AI Anomaly Detector
The AI Anomaly Detector activity trains a Randomized PCA anomaly detection model on data from a staging table and writes anomaly scores and labels to an output staging table.
Purpose
Use the AI Anomaly Detector activity to:
- Identify rows in a dataset that are statistically anomalous compared to the rest of the data
- Flag unusual transactions, data points, or entities for review
- Produce an anomaly score per row that can be used for filtering or ranking
Algorithm
Uses Randomized PCA (Principal Component Analysis) from ML.NET. The algorithm:
- Projects the data into a lower-dimensional principal component space.
- Computes how far each row is from the "normal" subspace.
- Assigns a score (higher = more anomalous) and a
PredictedLabel(true = anomaly).
Configuration
Input Staging Table
The staging table containing the data to analyse. All columns used for anomaly detection must be numeric.
Output Staging Table
The staging table where results are written, including all original columns plus the anomaly detection outputs.
Feature Column
The name of the (vector) column that contains the features to use for anomaly detection. This is typically the output column of a Concatenate transform in the transform pipeline.
Rank
The number of principal components to use. Higher rank captures more variance but is slower.
- Default: 5
- Minimum: 1
Ensure Zero Mean
When enabled (default), the data is centred to zero mean before PCA. Recommended unless the data has already been normalised.
Transforms
A pre-processing pipeline applied before the anomaly detection step. Typically used to:
- Concatenate multiple numeric columns into a single feature vector
- Normalize values before detection
- Drop non-numeric or irrelevant columns
Row Filter (optional)
Filter the input data before processing.
Output Schema
The output staging table contains all non-vector columns from the input, plus:
| Column | Description |
|---|---|
Score | Anomaly score — higher values indicate more anomalous rows |
PredictedLabel | Boolean — true if the row is classified as an anomaly |
A sample of 3 rows (with score and label) is logged to the workflow run log for inspection.
Usage Notes
- Unlike the regression activity, the Anomaly Detector has no Train/Run distinction — it trains and applies the model in a single pass each time it runs.

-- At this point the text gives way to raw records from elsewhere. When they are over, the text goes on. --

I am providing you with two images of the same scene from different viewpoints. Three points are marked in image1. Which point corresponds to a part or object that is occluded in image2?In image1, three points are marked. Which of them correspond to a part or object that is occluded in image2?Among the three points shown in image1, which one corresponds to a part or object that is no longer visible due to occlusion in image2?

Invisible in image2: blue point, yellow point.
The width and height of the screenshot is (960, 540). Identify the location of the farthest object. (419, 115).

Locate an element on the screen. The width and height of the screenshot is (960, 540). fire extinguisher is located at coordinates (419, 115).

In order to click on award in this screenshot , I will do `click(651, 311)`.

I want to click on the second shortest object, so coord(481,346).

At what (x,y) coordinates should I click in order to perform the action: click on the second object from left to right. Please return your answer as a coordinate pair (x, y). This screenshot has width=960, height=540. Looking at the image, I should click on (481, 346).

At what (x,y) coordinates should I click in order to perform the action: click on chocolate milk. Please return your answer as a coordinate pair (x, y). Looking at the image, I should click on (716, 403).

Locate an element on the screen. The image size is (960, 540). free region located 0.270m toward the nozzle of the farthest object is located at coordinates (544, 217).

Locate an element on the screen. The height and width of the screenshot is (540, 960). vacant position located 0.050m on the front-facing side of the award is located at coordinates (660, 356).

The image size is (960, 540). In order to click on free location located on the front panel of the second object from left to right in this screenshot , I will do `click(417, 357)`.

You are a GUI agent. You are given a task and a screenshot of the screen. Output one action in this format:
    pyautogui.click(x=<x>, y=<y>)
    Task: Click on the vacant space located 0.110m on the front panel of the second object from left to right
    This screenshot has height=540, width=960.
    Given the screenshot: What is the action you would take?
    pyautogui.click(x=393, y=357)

- The algorithm is unsupervised — it does not use labelled anomaly data. It learns "normal" from the bulk of the input data.
- A high
Rankvalue relative to the number of features or rows may cause performance issues.
Best Practices
- Use Concatenate in the transforms to combine relevant numeric columns into a single feature vector before the anomaly detection step.
- Review a sample of flagged rows (
PredictedLabel = true) to calibrate whether the sensitivity is appropriate for your use case. - Normalise input features before anomaly detection to prevent columns with large absolute values from dominating the anomaly score.

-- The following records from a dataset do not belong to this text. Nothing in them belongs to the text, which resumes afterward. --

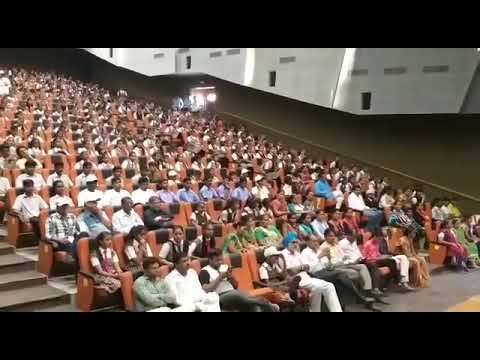 At what (x,y) coordinates should I click in order to perform the action: click on black spaces in whwite wall. Please return your answer as a coordinate pair (x, y). This screenshot has height=360, width=480. Looking at the image, I should click on (367, 101), (274, 77), (187, 64), (112, 54). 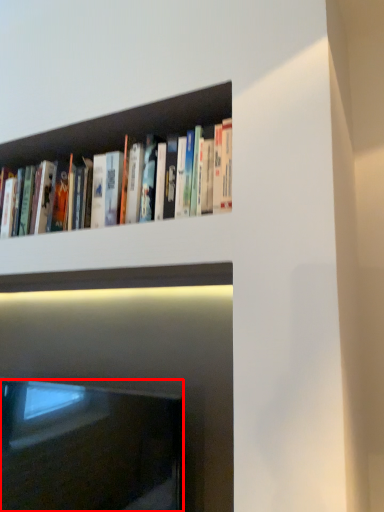 Question: From the image's perspective, where is fireplace (annotated by the red box) located in relation to book in the image?

Choices:
 (A) above
 (B) below

Answer: (B) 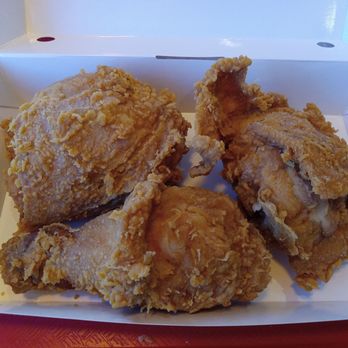 At what (x,y) coordinates should I click in order to perform the action: click on table. Please return your answer as a coordinate pair (x, y). Image resolution: width=348 pixels, height=348 pixels. Looking at the image, I should click on (40, 328). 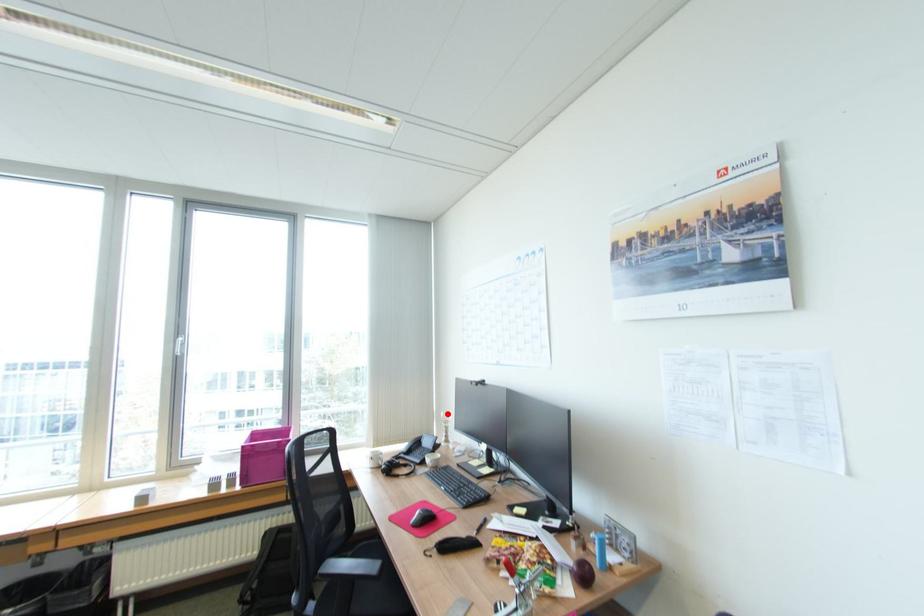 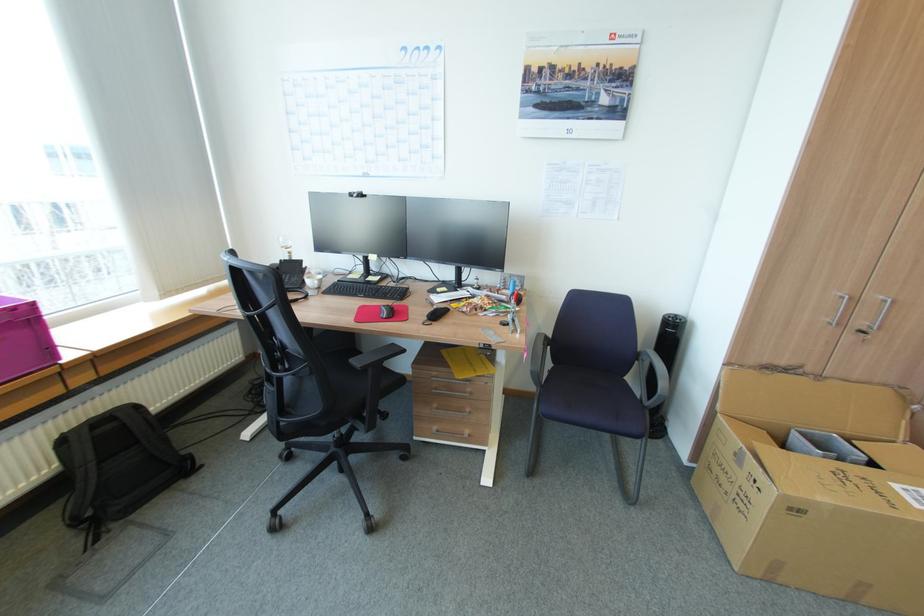 Question: I am providing you with two images of the same scene from different viewpoints. Given a red point in image1, look at the same physical point in image2. Is it:

Choices:
 (A) Closer to the viewpoint
 (B) Farther from the viewpoint

Answer: (A) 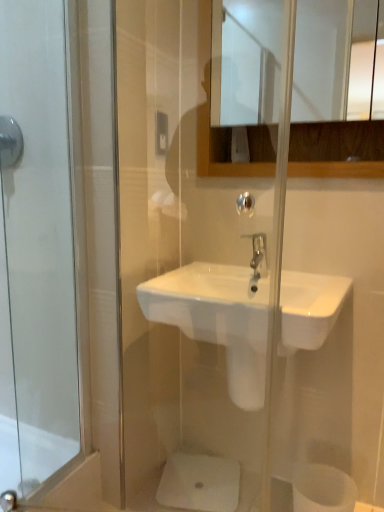 Question: From a real-world perspective, does brushed metal shower at upper left stand above white matte toilet paper at lower right?

Choices:
 (A) no
 (B) yes

Answer: (B)

Question: Considering the relative sizes of brushed metal shower at upper left and white matte toilet paper at lower right in the image provided, is brushed metal shower at upper left thinner than white matte toilet paper at lower right?

Choices:
 (A) no
 (B) yes

Answer: (B)

Question: Does brushed metal shower at upper left appear on the right side of white matte toilet paper at lower right?

Choices:
 (A) no
 (B) yes

Answer: (A)

Question: Is brushed metal shower at upper left positioned in front of white matte toilet paper at lower right?

Choices:
 (A) no
 (B) yes

Answer: (A)

Question: Considering the relative positions of brushed metal shower at upper left and white matte toilet paper at lower right in the image provided, is brushed metal shower at upper left behind white matte toilet paper at lower right?

Choices:
 (A) yes
 (B) no

Answer: (A)

Question: From a real-world perspective, is brushed metal shower at upper left positioned above or below polished chrome faucet at center?

Choices:
 (A) below
 (B) above

Answer: (B)

Question: Considering the positions of brushed metal shower at upper left and polished chrome faucet at center in the image, is brushed metal shower at upper left taller or shorter than polished chrome faucet at center?

Choices:
 (A) short
 (B) tall

Answer: (B)

Question: Do you think brushed metal shower at upper left is within polished chrome faucet at center, or outside of it?

Choices:
 (A) outside
 (B) inside

Answer: (A)

Question: Considering the positions of brushed metal shower at upper left and polished chrome faucet at center in the image, is brushed metal shower at upper left wider or thinner than polished chrome faucet at center?

Choices:
 (A) thin
 (B) wide

Answer: (A)

Question: Considering the positions of brushed metal shower at upper left and glossy wooden mirror at upper center in the image, is brushed metal shower at upper left taller or shorter than glossy wooden mirror at upper center?

Choices:
 (A) short
 (B) tall

Answer: (A)

Question: Would you say brushed metal shower at upper left is to the left or to the right of glossy wooden mirror at upper center in the picture?

Choices:
 (A) right
 (B) left

Answer: (B)

Question: Is brushed metal shower at upper left spatially inside glossy wooden mirror at upper center, or outside of it?

Choices:
 (A) inside
 (B) outside

Answer: (B)

Question: From a real-world perspective, is brushed metal shower at upper left positioned above or below glossy wooden mirror at upper center?

Choices:
 (A) below
 (B) above

Answer: (A)

Question: Considering their positions, is brushed metal shower at upper left located in front of or behind white matte toilet paper at lower right?

Choices:
 (A) behind
 (B) front

Answer: (A)

Question: Would you say brushed metal shower at upper left is to the left or to the right of white matte toilet paper at lower right in the picture?

Choices:
 (A) right
 (B) left

Answer: (B) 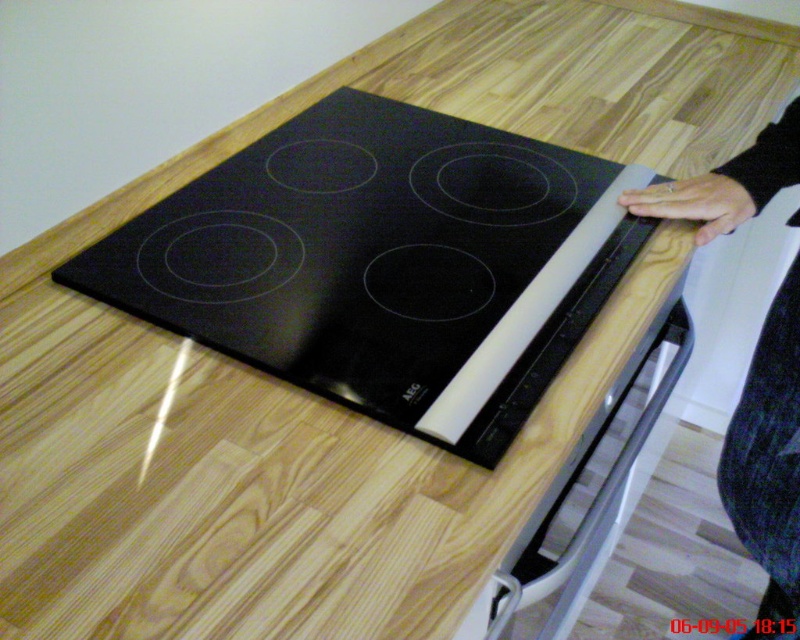 Is point (348, 120) behind point (788, 154)?

Yes, it is behind point (788, 154).

Between point (344, 392) and point (744, 428), which one is positioned in front?

Point (344, 392) is in front.

Describe the element at coordinates (385, 262) in the screenshot. I see `black glass cooktop at center` at that location.

I want to click on black glass cooktop at center, so click(385, 262).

The exact threshold that separates "anomaly" from "normal" in the PredictedLabel is controlled by the ML.NET algorithm internals. Document whether there is a configurable sensitivity parameter exposed in the UI.
JSON Reference
{
"discriminator": "RandomizedPcaAnomalyWorkflowActivity",
"activityId": "<uuid>",
"name": "AI Anomaly Detector",
"positionX": 0,
"positionY": 0,
"advanceRule": 2,
"inputStagingTable": "StagingInput",
"outputStagingTable": "StagingOutput",
"fsoPath": "",
"mode": 0,
"transforms": [],
"filter": null,
"featureColumnName": "Features",
"ensureZeroMean": true,
"rank": 5
}
| Property | Type | Description |
|---|---|---|
inputStagingTable | string | Corresponds to the Input Staging Table field. The staging table containing the data to analyse. |
outputStagingTable | string | Corresponds to the Output Staging Table field. The staging table where anomaly detection results are written. |
fsoPath | string | File system path. Not used by this activity but present as an inherited field. |
mode | integer | 0 = TrainModel, 1 = RunModel. Not applicable — this activity always trains and applies in a single pass. |
transforms | array | Corresponds to the Transforms editor. Array of transform objects defining the pre-processing pipeline. |
filter | object | null | Corresponds to the Row Filter field. An optional filter applied to input rows before processing. null means no filter. |
featureColumnName | string | Corresponds to the Feature Column field. The vector column containing the features used for anomaly detection. |
ensureZeroMean | boolean | Corresponds to the Ensure Zero Mean field. When true, data is centred to zero mean before PCA. |
rank | integer | Corresponds to the Rank field. Number of principal components to use. Default: 5. |